ACTIVITY:
Gather, from the listing beneath this task, every line holding the string "configuration".
[[ DATA FOR THE TASK open ]]
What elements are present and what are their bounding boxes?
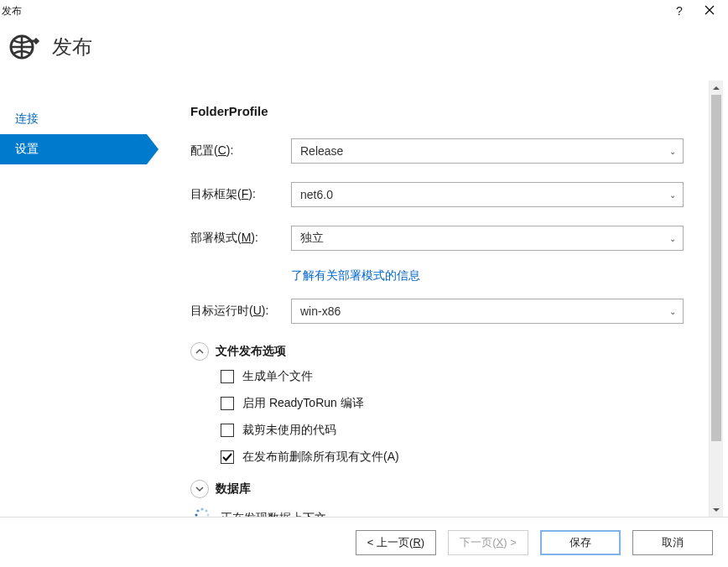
svg-point-1	[200, 507, 203, 510]
file-options-list: 生成单个文件 启用 ReadyToRun 编译 裁剪未使用的代码 在发布前删除所…	[221, 369, 692, 465]
titlebar: 发布 ?	[0, 0, 728, 22]
checkbox-label: 在发布前删除所有现有文件(A)	[242, 450, 399, 465]
next-button: 下一页(X) >	[448, 530, 528, 555]
svg-point-7	[195, 514, 198, 517]
cancel-button[interactable]: 取消	[632, 530, 713, 555]
section-title: 数据库	[216, 481, 251, 497]
label-target-framework: 目标框架(F):	[190, 187, 291, 202]
row-target-runtime: 目标运行时(U): win-x86 ⌄	[190, 299, 692, 324]
prev-button[interactable]: < 上一页(R)	[356, 530, 436, 555]
window-title: 发布	[2, 4, 22, 18]
select-value: Release	[300, 144, 343, 158]
expander-file-options[interactable]	[190, 342, 209, 361]
content-wrap: FolderProfile 配置(C): Release ⌄ 目标框架(F):	[155, 81, 728, 517]
select-value: win-x86	[300, 304, 341, 318]
chevron-down-icon: ⌄	[669, 307, 676, 316]
svg-point-2	[205, 510, 208, 512]
section-file-publish-options: 文件发布选项	[190, 342, 692, 361]
checkbox-icon	[221, 450, 234, 464]
select-value: net6.0	[300, 188, 333, 201]
section-database: 数据库	[190, 480, 692, 498]
chevron-down-icon: ⌄	[669, 234, 676, 243]
checkbox-label: 启用 ReadyToRun 编译	[242, 396, 364, 411]
footer: < 上一页(R) 下一页(X) > 保存 取消	[0, 517, 728, 567]
scrollbar-thumb[interactable]	[711, 95, 721, 441]
checkbox-icon	[221, 424, 234, 437]
checkbox-ready-to-run[interactable]: 启用 ReadyToRun 编译	[221, 396, 692, 411]
row-configuration: 配置(C): Release ⌄	[190, 138, 692, 164]
scroll-up-button[interactable]	[710, 81, 723, 95]
spinner-icon	[194, 507, 211, 517]
dialog-body: 连接 设置 FolderProfile 配置(C): Release ⌄	[0, 81, 728, 517]
sidebar-item-settings[interactable]: 设置	[0, 134, 147, 164]
link-deploy-mode-info[interactable]: 了解有关部署模式的信息	[291, 268, 420, 284]
label-target-runtime: 目标运行时(U):	[190, 304, 291, 319]
chevron-down-icon: ⌄	[669, 190, 676, 200]
label-deploy-mode: 部署模式(M):	[190, 231, 291, 246]
checkbox-label: 生成单个文件	[242, 369, 313, 384]
scrollbar-track[interactable]	[710, 95, 723, 502]
chevron-down-icon	[195, 483, 204, 496]
database-loading: 正在发现数据上下文	[194, 507, 692, 517]
loading-text: 正在发现数据上下文	[221, 508, 326, 517]
checkbox-icon	[221, 397, 234, 410]
sidebar-item-label: 连接	[15, 112, 39, 127]
select-deploy-mode[interactable]: 独立 ⌄	[291, 226, 684, 251]
select-target-framework[interactable]: net6.0 ⌄	[291, 182, 684, 207]
checkbox-label: 裁剪未使用的代码	[242, 423, 336, 438]
save-button[interactable]: 保存	[540, 530, 621, 555]
profile-name: FolderProfile	[190, 104, 692, 118]
section-title: 文件发布选项	[216, 344, 286, 359]
svg-point-3	[207, 514, 210, 517]
scroll-down-button[interactable]	[710, 502, 723, 517]
close-icon	[705, 4, 715, 18]
row-deploy-mode: 部署模式(M): 独立 ⌄	[190, 226, 692, 251]
content: FolderProfile 配置(C): Release ⌄ 目标框架(F):	[155, 81, 709, 517]
checkbox-delete-existing[interactable]: 在发布前删除所有现有文件(A)	[221, 450, 692, 465]
close-button[interactable]	[694, 1, 725, 21]
select-value: 独立	[300, 231, 324, 246]
publish-dialog: 发布 ? 发布 连接 设置	[0, 0, 728, 567]
select-configuration[interactable]: Release ⌄	[291, 138, 684, 164]
select-target-runtime[interactable]: win-x86 ⌄	[291, 299, 684, 324]
chevron-down-icon: ⌄	[669, 147, 676, 156]
page-title: 发布	[52, 34, 92, 60]
label-configuration: 配置(C):	[190, 143, 291, 159]
svg-point-8	[196, 509, 199, 512]
publish-globe-icon	[7, 30, 40, 64]
sidebar-item-connection[interactable]: 连接	[0, 104, 155, 134]
help-button[interactable]: ?	[664, 1, 694, 21]
checkbox-trim-unused[interactable]: 裁剪未使用的代码	[221, 423, 692, 438]
header: 发布	[0, 22, 728, 81]
checkbox-single-file[interactable]: 生成单个文件	[221, 369, 692, 384]
checkbox-icon	[221, 370, 234, 383]
chevron-up-icon	[195, 346, 204, 358]
sidebar-item-label: 设置	[15, 142, 39, 157]
vertical-scrollbar[interactable]	[709, 81, 723, 517]
row-target-framework: 目标框架(F): net6.0 ⌄	[190, 182, 692, 207]
sidebar: 连接 设置	[0, 81, 155, 517]
expander-database[interactable]	[190, 480, 209, 498]
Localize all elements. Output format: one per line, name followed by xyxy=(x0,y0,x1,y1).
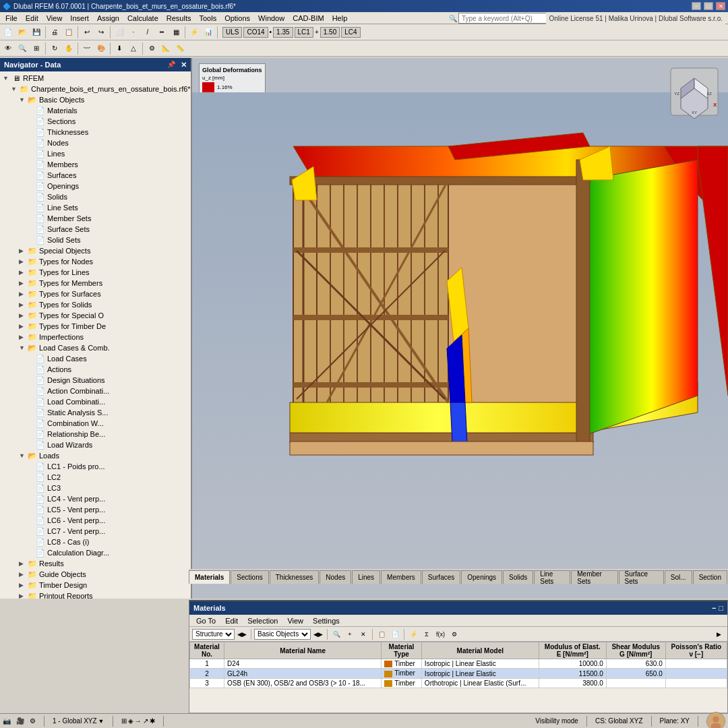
viewport[interactable]: Global Deformations u_z [mm] 1.16%1.60%5… xyxy=(192,58,728,599)
tree-item-34[interactable]: 📄LC1 - Poids pro... xyxy=(0,461,191,472)
btab-line-sets[interactable]: Line Sets xyxy=(534,570,570,584)
btab-sol...[interactable]: Sol... xyxy=(665,570,692,584)
tree-item-0[interactable]: ▼📂Basic Objects xyxy=(0,94,191,105)
tree-item-46[interactable]: ▶📁Printout Reports xyxy=(0,590,191,599)
tree-item-42[interactable]: 📄Calculation Diagr... xyxy=(0,547,191,558)
mat-maximize-btn[interactable]: □ xyxy=(719,604,723,612)
structure-select[interactable]: Structure xyxy=(192,629,235,640)
tree-item-4[interactable]: 📄Nodes xyxy=(0,138,191,148)
mat-menu-selection[interactable]: Selection xyxy=(243,617,282,625)
menu-item-tools[interactable]: Tools xyxy=(195,12,220,24)
basic-objects-select[interactable]: Basic Objects xyxy=(254,629,311,640)
mat-menu-settings[interactable]: Settings xyxy=(309,617,344,625)
extra3-btn[interactable]: 📏 xyxy=(173,42,187,55)
color-btn[interactable]: 🎨 xyxy=(94,42,108,55)
tree-item-36[interactable]: 📄LC3 xyxy=(0,483,191,493)
status-video-btn[interactable]: 🎥 xyxy=(16,717,24,725)
fit-btn[interactable]: ⊞ xyxy=(30,42,43,55)
mat-filter-btn[interactable]: 🔍 xyxy=(330,628,342,640)
tree-item-17[interactable]: ▶📁Types for Members xyxy=(0,278,191,289)
print-btn[interactable]: 🖨 xyxy=(48,26,61,39)
mat-fx-btn[interactable]: f(x) xyxy=(434,628,447,640)
support-btn[interactable]: △ xyxy=(127,42,140,55)
btab-surfaces[interactable]: Surfaces xyxy=(422,570,460,584)
uls-combo[interactable]: ULS xyxy=(222,27,242,38)
member-btn[interactable]: ━ xyxy=(155,26,169,39)
tree-item-7[interactable]: 📄Surfaces xyxy=(0,170,191,181)
tree-item-5[interactable]: 📄Lines xyxy=(0,148,191,159)
cube-navigator[interactable]: XY YZ XZ X xyxy=(667,65,721,119)
maximize-button[interactable]: □ xyxy=(704,2,713,10)
mat-table-wrapper[interactable]: MaterialNo. Material Name MaterialType M… xyxy=(189,642,727,712)
btab-member-sets[interactable]: Member Sets xyxy=(571,570,617,584)
mat-calc-btn[interactable]: ⚡ xyxy=(407,628,419,640)
open-btn[interactable]: 📂 xyxy=(16,26,29,39)
tree-item-29[interactable]: 📄Static Analysis S... xyxy=(0,407,191,418)
tree-item-23[interactable]: ▼📂Load Cases & Comb. xyxy=(0,342,191,353)
tree-item-21[interactable]: ▶📁Types for Timber De xyxy=(0,321,191,332)
tree-item-26[interactable]: 📄Design Situations xyxy=(0,375,191,386)
tree-item-31[interactable]: 📄Relationship Be... xyxy=(0,429,191,439)
status-camera-btn[interactable]: 📷 xyxy=(3,717,11,725)
tree-item-35[interactable]: 📄LC2 xyxy=(0,472,191,483)
pan-btn[interactable]: ✋ xyxy=(62,42,75,55)
status-view[interactable]: 1 - Global XYZ ▼ xyxy=(53,717,104,725)
line-btn[interactable]: / xyxy=(141,26,154,39)
btab-materials[interactable]: Materials xyxy=(189,570,230,584)
tree-item-39[interactable]: 📄LC6 - Vent perp... xyxy=(0,515,191,526)
menu-item-options[interactable]: Options xyxy=(220,12,254,24)
mat-minimize-btn[interactable]: − xyxy=(712,604,716,612)
menu-item-insert[interactable]: Insert xyxy=(66,12,93,24)
tree-item-19[interactable]: ▶📁Types for Solids xyxy=(0,299,191,310)
btab-surface-sets[interactable]: Surface Sets xyxy=(619,570,664,584)
zoom-btn[interactable]: 🔍 xyxy=(16,42,29,55)
tree-item-1[interactable]: 📄Materials xyxy=(0,105,191,116)
tree-item-43[interactable]: ▶📁Results xyxy=(0,558,191,569)
tree-item-40[interactable]: 📄LC7 - Vent perp... xyxy=(0,526,191,537)
menu-item-cad-bim[interactable]: CAD-BIM xyxy=(289,12,328,24)
menu-item-results[interactable]: Results xyxy=(162,12,195,24)
tree-item-2[interactable]: 📄Sections xyxy=(0,116,191,127)
tree-item-45[interactable]: ▶📁Timber Design xyxy=(0,580,191,590)
tree-item-28[interactable]: 📄Load Combinati... xyxy=(0,396,191,407)
tree-item-3[interactable]: 📄Thicknesses xyxy=(0,127,191,138)
btab-nodes[interactable]: Nodes xyxy=(320,570,351,584)
tree-item-11[interactable]: 📄Member Sets xyxy=(0,213,191,224)
redo-btn[interactable]: ↪ xyxy=(94,26,108,39)
tree-item-24[interactable]: 📄Load Cases xyxy=(0,353,191,364)
save-btn[interactable]: 💾 xyxy=(30,26,43,39)
btab-sections[interactable]: Sections xyxy=(231,570,268,584)
table-row[interactable]: 1 D24 Timber Isotropic | Linear Elastic … xyxy=(190,659,727,669)
tree-item-6[interactable]: 📄Members xyxy=(0,159,191,170)
tree-item-32[interactable]: 📄Load Wizards xyxy=(0,439,191,450)
tree-item-18[interactable]: ▶📁Types for Surfaces xyxy=(0,289,191,299)
lc4-combo[interactable]: LC4 xyxy=(341,27,360,38)
lc1-combo[interactable]: LC1 xyxy=(295,27,313,38)
menu-item-view[interactable]: View xyxy=(42,12,67,24)
tree-item-44[interactable]: ▶📁Guide Objects xyxy=(0,569,191,580)
nav-pin-icon[interactable]: 📌 xyxy=(167,61,175,69)
printout-btn[interactable]: 📋 xyxy=(62,26,75,39)
deform-btn[interactable]: 〰 xyxy=(80,42,94,55)
mat-copy-btn[interactable]: 📋 xyxy=(375,628,388,640)
status-config-btn[interactable]: ⚙ xyxy=(30,717,36,725)
tree-item-20[interactable]: ▶📁Types for Special O xyxy=(0,310,191,321)
tree-item-27[interactable]: 📄Action Combinati... xyxy=(0,386,191,396)
mat-menu-view[interactable]: View xyxy=(283,617,307,625)
rotate-btn[interactable]: ↻ xyxy=(48,42,61,55)
menu-item-help[interactable]: Help xyxy=(328,12,352,24)
menu-item-edit[interactable]: Edit xyxy=(22,12,42,24)
load-btn[interactable]: ⬇ xyxy=(113,42,126,55)
menu-item-calculate[interactable]: Calculate xyxy=(123,12,162,24)
btab-section[interactable]: Section xyxy=(693,570,727,584)
factor1-combo[interactable]: 1.35 xyxy=(273,27,293,38)
mat-settings-btn[interactable]: ⚙ xyxy=(448,628,460,640)
results-btn[interactable]: 📊 xyxy=(202,26,215,39)
factor2-combo[interactable]: 1.50 xyxy=(320,27,340,38)
tree-item-22[interactable]: ▶📁Imperfections xyxy=(0,332,191,342)
btab-members[interactable]: Members xyxy=(381,570,421,584)
btab-thicknesses[interactable]: Thicknesses xyxy=(270,570,320,584)
tree-item-13[interactable]: 📄Solid Sets xyxy=(0,235,191,245)
select-btn[interactable]: ⬜ xyxy=(113,26,126,39)
undo-btn[interactable]: ↩ xyxy=(80,26,94,39)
[[ DATA FOR THE TASK closed ]]
TASK RESULT:
row-configuration: 配置(C): Release ⌄	[190, 138, 692, 164]
select-configuration[interactable]: Release ⌄	[291, 138, 684, 164]
label-configuration: 配置(C):	[190, 143, 291, 159]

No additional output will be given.